EXERCISE DETAILS:
Lines that contain the string "Single" are the ones to list; copy all of them from the records.

....................

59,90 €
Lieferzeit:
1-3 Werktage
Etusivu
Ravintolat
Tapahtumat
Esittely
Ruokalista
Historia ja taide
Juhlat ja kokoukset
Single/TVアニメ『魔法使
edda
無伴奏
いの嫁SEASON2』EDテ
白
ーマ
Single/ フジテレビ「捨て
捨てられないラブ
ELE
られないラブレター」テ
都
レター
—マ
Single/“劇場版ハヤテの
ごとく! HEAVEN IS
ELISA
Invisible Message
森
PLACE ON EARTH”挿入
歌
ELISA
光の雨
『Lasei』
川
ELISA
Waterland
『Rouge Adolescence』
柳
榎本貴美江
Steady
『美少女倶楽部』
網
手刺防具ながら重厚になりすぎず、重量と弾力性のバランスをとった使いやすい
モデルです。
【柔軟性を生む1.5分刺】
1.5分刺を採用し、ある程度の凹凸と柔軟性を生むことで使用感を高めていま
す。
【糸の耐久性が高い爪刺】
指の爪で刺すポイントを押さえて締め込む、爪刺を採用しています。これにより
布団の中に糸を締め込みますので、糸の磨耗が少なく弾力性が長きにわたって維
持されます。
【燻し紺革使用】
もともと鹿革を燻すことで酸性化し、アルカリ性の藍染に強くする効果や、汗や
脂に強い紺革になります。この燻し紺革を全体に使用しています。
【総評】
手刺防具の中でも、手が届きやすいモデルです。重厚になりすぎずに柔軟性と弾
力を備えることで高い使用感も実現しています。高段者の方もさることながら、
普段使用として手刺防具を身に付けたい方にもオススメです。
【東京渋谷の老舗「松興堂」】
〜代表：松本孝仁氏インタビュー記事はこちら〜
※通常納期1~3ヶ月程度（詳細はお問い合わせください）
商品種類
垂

....................

SOLVED EXERCISE:
Single/TVアニメ『魔法使
Single/ フジテレビ「捨て
Single/“劇場版ハヤテの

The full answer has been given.